With no personal wealth or possibility of an insurance payout, the UK government will need to do a deal to get captive sailors released
What are the options for kidnapped sailors Paul and Rachel Chandler to raise the millions of dollars’ ransom that is said to have been demanded for their release?
Not many.
They do not have that sort of money themselves, say their relatives. That their yacht was a Rival 38 rather confirms it.
So it looks like their value is being calculated as their worth as British citizens. Their captors are presumably hoping that the UK government will pay a negotiated sum and that is what I suspect will happen (see my previous blog here).
Since writing this, several people have said to me that the British government would simply never pay a ransom. Don’t you believe it.

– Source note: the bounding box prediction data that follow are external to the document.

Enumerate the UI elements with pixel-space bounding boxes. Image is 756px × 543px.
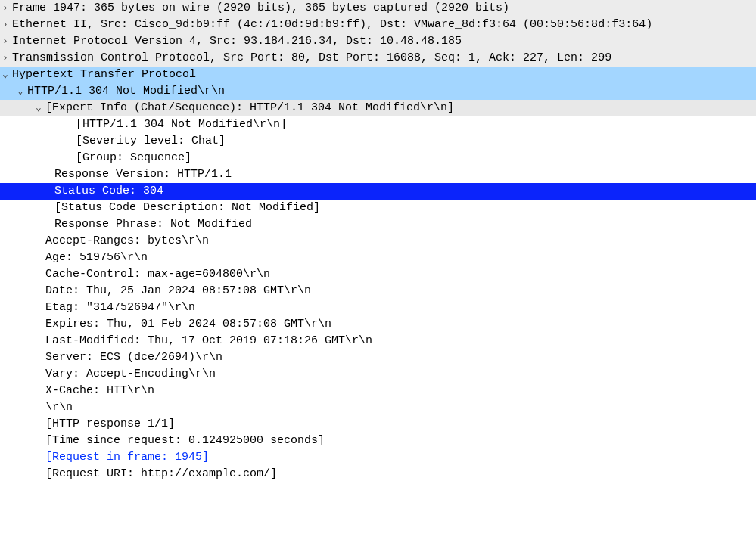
tree-row-expert-detail[interactable]: [HTTP/1.1 304 Not Modified\r\n]: [0, 116, 756, 133]
status-line-text: HTTP/1.1 304 Not Modified\r\n: [27, 83, 225, 100]
tree-row-severity[interactable]: [Severity level: Chat]: [0, 133, 756, 150]
tree-row-cache-control[interactable]: Cache-Control: max-age=604800\r\n: [0, 266, 756, 283]
header-etag: Etag: "3147526947"\r\n: [45, 299, 195, 316]
tree-row-status-desc[interactable]: [Status Code Description: Not Modified]: [0, 200, 756, 216]
response-version-text: Response Version: HTTP/1.1: [54, 166, 232, 183]
status-desc-text: [Status Code Description: Not Modified]: [54, 200, 320, 216]
header-xcache: X-Cache: HIT\r\n: [45, 383, 154, 399]
tree-row-vary[interactable]: Vary: Accept-Encoding\r\n: [0, 366, 756, 383]
chevron-right-icon: ›: [0, 17, 11, 33]
expert-detail-text: [HTTP/1.1 304 Not Modified\r\n]: [76, 116, 287, 133]
tree-row-crlf[interactable]: \r\n: [0, 399, 756, 416]
tcp-summary: Transmission Control Protocol, Src Port:…: [12, 50, 611, 67]
tree-row-frame[interactable]: › Frame 1947: 365 bytes on wire (2920 bi…: [0, 0, 756, 17]
expert-info-text: [Expert Info (Chat/Sequence): HTTP/1.1 3…: [45, 100, 454, 116]
time-since-text: [Time since request: 0.124925000 seconds…: [45, 433, 325, 449]
tree-row-http-response-n[interactable]: [HTTP response 1/1]: [0, 416, 756, 433]
ethernet-summary: Ethernet II, Src: Cisco_9d:b9:ff (4c:71:…: [12, 17, 652, 33]
tree-row-response-phrase[interactable]: Response Phrase: Not Modified: [0, 216, 756, 233]
chevron-down-icon: ⌄: [33, 100, 44, 116]
tree-row-status-code[interactable]: Status Code: 304: [0, 183, 756, 200]
tree-row-tcp[interactable]: › Transmission Control Protocol, Src Por…: [0, 50, 756, 67]
header-crlf: \r\n: [45, 399, 73, 416]
header-server: Server: ECS (dce/2694)\r\n: [45, 349, 222, 366]
http-response-n-text: [HTTP response 1/1]: [45, 416, 175, 433]
chevron-down-icon: ⌄: [15, 83, 26, 100]
tree-row-request-uri[interactable]: [Request URI: http://example.com/]: [0, 466, 756, 482]
request-in-frame-link[interactable]: [Request in frame: 1945]: [45, 449, 209, 466]
tree-row-server[interactable]: Server: ECS (dce/2694)\r\n: [0, 349, 756, 366]
tree-row-last-modified[interactable]: Last-Modified: Thu, 17 Oct 2019 07:18:26…: [0, 333, 756, 349]
tree-row-response-version[interactable]: Response Version: HTTP/1.1: [0, 166, 756, 183]
http-protocol-label: Hypertext Transfer Protocol: [12, 67, 196, 83]
tree-row-xcache[interactable]: X-Cache: HIT\r\n: [0, 383, 756, 399]
tree-row-http[interactable]: ⌄ Hypertext Transfer Protocol: [0, 67, 756, 83]
header-vary: Vary: Accept-Encoding\r\n: [45, 366, 216, 383]
tree-row-time-since[interactable]: [Time since request: 0.124925000 seconds…: [0, 433, 756, 449]
group-text: [Group: Sequence]: [76, 150, 191, 166]
chevron-right-icon: ›: [0, 0, 11, 17]
request-uri-text: [Request URI: http://example.com/]: [45, 466, 277, 482]
header-expires: Expires: Thu, 01 Feb 2024 08:57:08 GMT\r…: [45, 316, 331, 333]
tree-row-etag[interactable]: Etag: "3147526947"\r\n: [0, 299, 756, 316]
status-code-text: Status Code: 304: [36, 183, 163, 200]
tree-row-expires[interactable]: Expires: Thu, 01 Feb 2024 08:57:08 GMT\r…: [0, 316, 756, 333]
tree-row-age[interactable]: Age: 519756\r\n: [0, 250, 756, 266]
tree-row-expert-info[interactable]: ⌄ [Expert Info (Chat/Sequence): HTTP/1.1…: [0, 100, 756, 116]
chevron-right-icon: ›: [0, 33, 11, 50]
tree-row-request-in-frame[interactable]: [Request in frame: 1945]: [0, 449, 756, 466]
header-age: Age: 519756\r\n: [45, 250, 148, 266]
tree-row-accept-ranges[interactable]: Accept-Ranges: bytes\r\n: [0, 233, 756, 250]
chevron-down-icon: ⌄: [0, 67, 11, 83]
ip-summary: Internet Protocol Version 4, Src: 93.184…: [12, 33, 462, 50]
severity-text: [Severity level: Chat]: [76, 133, 226, 150]
tree-row-group[interactable]: [Group: Sequence]: [0, 150, 756, 166]
response-phrase-text: Response Phrase: Not Modified: [54, 216, 252, 233]
tree-row-status-line[interactable]: ⌄ HTTP/1.1 304 Not Modified\r\n: [0, 83, 756, 100]
tree-row-ip[interactable]: › Internet Protocol Version 4, Src: 93.1…: [0, 33, 756, 50]
header-last-modified: Last-Modified: Thu, 17 Oct 2019 07:18:26…: [45, 333, 372, 349]
header-accept-ranges: Accept-Ranges: bytes\r\n: [45, 233, 209, 250]
frame-summary: Frame 1947: 365 bytes on wire (2920 bits…: [12, 0, 509, 17]
tree-row-ethernet[interactable]: › Ethernet II, Src: Cisco_9d:b9:ff (4c:7…: [0, 17, 756, 33]
chevron-right-icon: ›: [0, 50, 11, 67]
tree-row-date[interactable]: Date: Thu, 25 Jan 2024 08:57:08 GMT\r\n: [0, 283, 756, 299]
header-date: Date: Thu, 25 Jan 2024 08:57:08 GMT\r\n: [45, 283, 311, 299]
header-cache-control: Cache-Control: max-age=604800\r\n: [45, 266, 270, 283]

I have no idea if that’s what will happen in this case and but would a UK government do secret deals and buy the peace? Yep, I can think of some examples very much closer to home.
But leaving the politics aside some commentators are asking if an insurer could or would pay for the Chandlers to be released, and that’s an interesting question.
Most UK insurers talk to each other regularly and have been doing so in this case. The main players do not have the Chandlers on their books and their supposition is that their yacht may not have been insured at all. This is not uncommon among long-term cruisers.
But if they are, would they be covered? Highly unlikely.
Even the addition of a war risks clause to a marine policy does not cover kidnap. It is possible to get kidnap insurance but this covers the value of the vessel if taken not the people.
So it’s almost certain that the Chandlers would have no claim against insurance. The only organisation that can help them is the government.